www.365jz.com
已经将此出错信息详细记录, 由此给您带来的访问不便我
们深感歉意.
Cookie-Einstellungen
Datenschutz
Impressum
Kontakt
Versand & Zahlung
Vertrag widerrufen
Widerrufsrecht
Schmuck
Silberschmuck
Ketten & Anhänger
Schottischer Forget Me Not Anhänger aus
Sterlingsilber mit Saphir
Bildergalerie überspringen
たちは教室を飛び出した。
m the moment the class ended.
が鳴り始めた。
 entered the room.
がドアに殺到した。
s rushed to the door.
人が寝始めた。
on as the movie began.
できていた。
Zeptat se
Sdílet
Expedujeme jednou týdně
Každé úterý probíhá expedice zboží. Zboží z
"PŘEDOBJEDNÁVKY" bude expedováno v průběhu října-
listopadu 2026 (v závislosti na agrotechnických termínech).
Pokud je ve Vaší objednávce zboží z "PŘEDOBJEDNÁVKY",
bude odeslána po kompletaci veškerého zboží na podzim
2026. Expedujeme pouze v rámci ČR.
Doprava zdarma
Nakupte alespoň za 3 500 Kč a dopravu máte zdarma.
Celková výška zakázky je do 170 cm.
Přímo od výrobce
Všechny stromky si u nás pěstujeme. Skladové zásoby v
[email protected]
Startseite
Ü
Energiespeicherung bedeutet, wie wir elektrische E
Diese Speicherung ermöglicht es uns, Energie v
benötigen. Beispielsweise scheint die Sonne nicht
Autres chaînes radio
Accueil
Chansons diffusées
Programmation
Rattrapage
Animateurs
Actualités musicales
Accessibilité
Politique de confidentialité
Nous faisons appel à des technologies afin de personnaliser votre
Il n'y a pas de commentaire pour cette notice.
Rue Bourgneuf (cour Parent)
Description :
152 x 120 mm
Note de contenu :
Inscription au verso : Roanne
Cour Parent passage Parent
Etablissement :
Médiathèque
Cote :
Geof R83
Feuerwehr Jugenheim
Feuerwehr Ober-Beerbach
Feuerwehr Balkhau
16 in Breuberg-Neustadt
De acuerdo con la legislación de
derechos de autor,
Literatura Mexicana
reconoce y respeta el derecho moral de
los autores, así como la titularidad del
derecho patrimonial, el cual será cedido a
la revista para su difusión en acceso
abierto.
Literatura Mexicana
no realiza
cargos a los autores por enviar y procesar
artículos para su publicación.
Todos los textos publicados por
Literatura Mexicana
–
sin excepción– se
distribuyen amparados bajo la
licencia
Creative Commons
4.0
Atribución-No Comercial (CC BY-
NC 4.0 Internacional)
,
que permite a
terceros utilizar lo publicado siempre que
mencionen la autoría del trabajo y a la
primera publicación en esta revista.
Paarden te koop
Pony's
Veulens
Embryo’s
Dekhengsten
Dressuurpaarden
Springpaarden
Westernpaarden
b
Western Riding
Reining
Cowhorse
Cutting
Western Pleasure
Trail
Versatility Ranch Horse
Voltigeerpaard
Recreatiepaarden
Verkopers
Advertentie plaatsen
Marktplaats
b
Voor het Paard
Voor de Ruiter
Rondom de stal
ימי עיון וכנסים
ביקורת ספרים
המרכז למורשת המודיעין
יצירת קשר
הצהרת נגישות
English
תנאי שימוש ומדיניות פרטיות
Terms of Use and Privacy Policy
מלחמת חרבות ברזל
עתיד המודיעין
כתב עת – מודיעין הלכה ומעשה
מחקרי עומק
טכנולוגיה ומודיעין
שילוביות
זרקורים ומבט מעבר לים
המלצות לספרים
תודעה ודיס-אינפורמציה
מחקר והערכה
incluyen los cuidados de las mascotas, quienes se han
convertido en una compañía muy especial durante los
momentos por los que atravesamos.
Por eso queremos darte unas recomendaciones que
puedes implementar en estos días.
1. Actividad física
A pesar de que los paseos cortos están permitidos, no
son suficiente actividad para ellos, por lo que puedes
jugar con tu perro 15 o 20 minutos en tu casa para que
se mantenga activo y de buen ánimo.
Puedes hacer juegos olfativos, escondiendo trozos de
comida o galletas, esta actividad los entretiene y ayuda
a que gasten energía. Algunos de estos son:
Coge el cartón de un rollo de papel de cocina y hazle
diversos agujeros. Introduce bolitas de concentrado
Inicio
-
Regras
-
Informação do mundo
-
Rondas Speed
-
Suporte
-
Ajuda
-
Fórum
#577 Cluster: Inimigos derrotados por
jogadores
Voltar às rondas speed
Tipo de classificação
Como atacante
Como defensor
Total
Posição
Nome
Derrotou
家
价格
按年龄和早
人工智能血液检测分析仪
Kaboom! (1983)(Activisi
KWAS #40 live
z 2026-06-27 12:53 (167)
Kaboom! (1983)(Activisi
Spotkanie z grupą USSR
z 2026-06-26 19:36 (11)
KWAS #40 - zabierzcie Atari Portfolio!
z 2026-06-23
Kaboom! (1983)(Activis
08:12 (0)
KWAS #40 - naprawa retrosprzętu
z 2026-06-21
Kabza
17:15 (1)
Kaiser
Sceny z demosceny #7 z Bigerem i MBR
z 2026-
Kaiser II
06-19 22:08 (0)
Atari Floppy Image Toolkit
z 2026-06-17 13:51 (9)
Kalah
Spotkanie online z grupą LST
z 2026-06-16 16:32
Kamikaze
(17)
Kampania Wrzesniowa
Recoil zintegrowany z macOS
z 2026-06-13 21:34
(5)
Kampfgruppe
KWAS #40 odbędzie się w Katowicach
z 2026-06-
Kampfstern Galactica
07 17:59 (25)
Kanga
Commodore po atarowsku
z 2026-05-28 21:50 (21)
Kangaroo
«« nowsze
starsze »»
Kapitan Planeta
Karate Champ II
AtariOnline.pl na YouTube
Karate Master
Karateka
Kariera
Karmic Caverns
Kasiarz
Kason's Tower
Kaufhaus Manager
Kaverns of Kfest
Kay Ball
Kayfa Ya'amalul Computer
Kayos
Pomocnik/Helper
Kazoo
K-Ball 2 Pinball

..............................

For this exercise, all the data must be repeated exactly.

▶ EXERCISE RESPONSE:
www.365jz.com
已经将此出错信息详细记录, 由此给您带来的访问不便我
们深感歉意.
Cookie-Einstellungen
Datenschutz
Impressum
Kontakt
Versand & Zahlung
Vertrag widerrufen
Widerrufsrecht
Schmuck
Silberschmuck
Ketten & Anhänger
Schottischer Forget Me Not Anhänger aus
Sterlingsilber mit Saphir
Bildergalerie überspringen
たちは教室を飛び出した。
m the moment the class ended.
が鳴り始めた。
 entered the room.
がドアに殺到した。
s rushed to the door.
人が寝始めた。
on as the movie began.
できていた。
Zeptat se
Sdílet
Expedujeme jednou týdně
Každé úterý probíhá expedice zboží. Zboží z
"PŘEDOBJEDNÁVKY" bude expedováno v průběhu října-
listopadu 2026 (v závislosti na agrotechnických termínech).
Pokud je ve Vaší objednávce zboží z "PŘEDOBJEDNÁVKY",
bude odeslána po kompletaci veškerého zboží na podzim
2026. Expedujeme pouze v rámci ČR.
Doprava zdarma
Nakupte alespoň za 3 500 Kč a dopravu máte zdarma.
Celková výška zakázky je do 170 cm.
Přímo od výrobce
Všechny stromky si u nás pěstujeme. Skladové zásoby v
[email protected]
Startseite
Ü
Energiespeicherung bedeutet, wie wir elektrische E
Diese Speicherung ermöglicht es uns, Energie v
benötigen. Beispielsweise scheint die Sonne nicht
Autres chaînes radio
Accueil
Chansons diffusées
Programmation
Rattrapage
Animateurs
Actualités musicales
Accessibilité
Politique de confidentialité
Nous faisons appel à des technologies afin de personnaliser votre
Il n'y a pas de commentaire pour cette notice.
Rue Bourgneuf (cour Parent)
Description :
152 x 120 mm
Note de contenu :
Inscription au verso : Roanne
Cour Parent passage Parent
Etablissement :
Médiathèque
Cote :
Geof R83
Feuerwehr Jugenheim
Feuerwehr Ober-Beerbach
Feuerwehr Balkhau
16 in Breuberg-Neustadt
De acuerdo con la legislación de
derechos de autor,
Literatura Mexicana
reconoce y respeta el derecho moral de
los autores, así como la titularidad del
derecho patrimonial, el cual será cedido a
la revista para su difusión en acceso
abierto.
Literatura Mexicana
no realiza
cargos a los autores por enviar y procesar
artículos para su publicación.
Todos los textos publicados por
Literatura Mexicana
–
sin excepción– se
distribuyen amparados bajo la
licencia
Creative Commons
4.0
Atribución-No Comercial (CC BY-
NC 4.0 Internacional)
,
que permite a
terceros utilizar lo publicado siempre que
mencionen la autoría del trabajo y a la
primera publicación en esta revista.
Paarden te koop
Pony's
Veulens
Embryo’s
Dekhengsten
Dressuurpaarden
Springpaarden
Westernpaarden
b
Western Riding
Reining
Cowhorse
Cutting
Western Pleasure
Trail
Versatility Ranch Horse
Voltigeerpaard
Recreatiepaarden
Verkopers
Advertentie plaatsen
Marktplaats
b
Voor het Paard
Voor de Ruiter
Rondom de stal
ימי עיון וכנסים
ביקורת ספרים
המרכז למורשת המודיעין
יצירת קשר
הצהרת נגישות
English
תנאי שימוש ומדיניות פרטיות
Terms of Use and Privacy Policy
מלחמת חרבות ברזל
עתיד המודיעין
כתב עת – מודיעין הלכה ומעשה
מחקרי עומק
טכנולוגיה ומודיעין
שילוביות
זרקורים ומבט מעבר לים
המלצות לספרים
תודעה ודיס-אינפורמציה
מחקר והערכה
incluyen los cuidados de las mascotas, quienes se han
convertido en una compañía muy especial durante los
momentos por los que atravesamos.
Por eso queremos darte unas recomendaciones que
puedes implementar en estos días.
1. Actividad física
A pesar de que los paseos cortos están permitidos, no
son suficiente actividad para ellos, por lo que puedes
jugar con tu perro 15 o 20 minutos en tu casa para que
se mantenga activo y de buen ánimo.
Puedes hacer juegos olfativos, escondiendo trozos de
comida o galletas, esta actividad los entretiene y ayuda
a que gasten energía. Algunos de estos son:
Coge el cartón de un rollo de papel de cocina y hazle
diversos agujeros. Introduce bolitas de concentrado
Inicio
-
Regras
-
Informação do mundo
-
Rondas Speed
-
Suporte
-
Ajuda
-
Fórum
#577 Cluster: Inimigos derrotados por
jogadores
Voltar às rondas speed
Tipo de classificação
Como atacante
Como defensor
Total
Posição
Nome
Derrotou
家
价格
按年龄和早
人工智能血液检测分析仪
Kaboom! (1983)(Activisi
KWAS #40 live
z 2026-06-27 12:53 (167)
Kaboom! (1983)(Activisi
Spotkanie z grupą USSR
z 2026-06-26 19:36 (11)
KWAS #40 - zabierzcie Atari Portfolio!
z 2026-06-23
Kaboom! (1983)(Activis
08:12 (0)
KWAS #40 - naprawa retrosprzętu
z 2026-06-21
Kabza
17:15 (1)
Kaiser
Sceny z demosceny #7 z Bigerem i MBR
z 2026-
Kaiser II
06-19 22:08 (0)
Atari Floppy Image Toolkit
z 2026-06-17 13:51 (9)
Kalah
Spotkanie online z grupą LST
z 2026-06-16 16:32
Kamikaze
(17)
Kampania Wrzesniowa
Recoil zintegrowany z macOS
z 2026-06-13 21:34
(5)
Kampfgruppe
KWAS #40 odbędzie się w Katowicach
z 2026-06-
Kampfstern Galactica
07 17:59 (25)
Kanga
Commodore po atarowsku
z 2026-05-28 21:50 (21)
Kangaroo
«« nowsze
starsze »»
Kapitan Planeta
Karate Champ II
AtariOnline.pl na YouTube
Karate Master
Karateka
Kariera
Karmic Caverns
Kasiarz
Kason's Tower
Kaufhaus Manager
Kaverns of Kfest
Kay Ball
Kayfa Ya'amalul Computer
Kayos
Pomocnik/Helper
Kazoo
K-Ball 2 Pinball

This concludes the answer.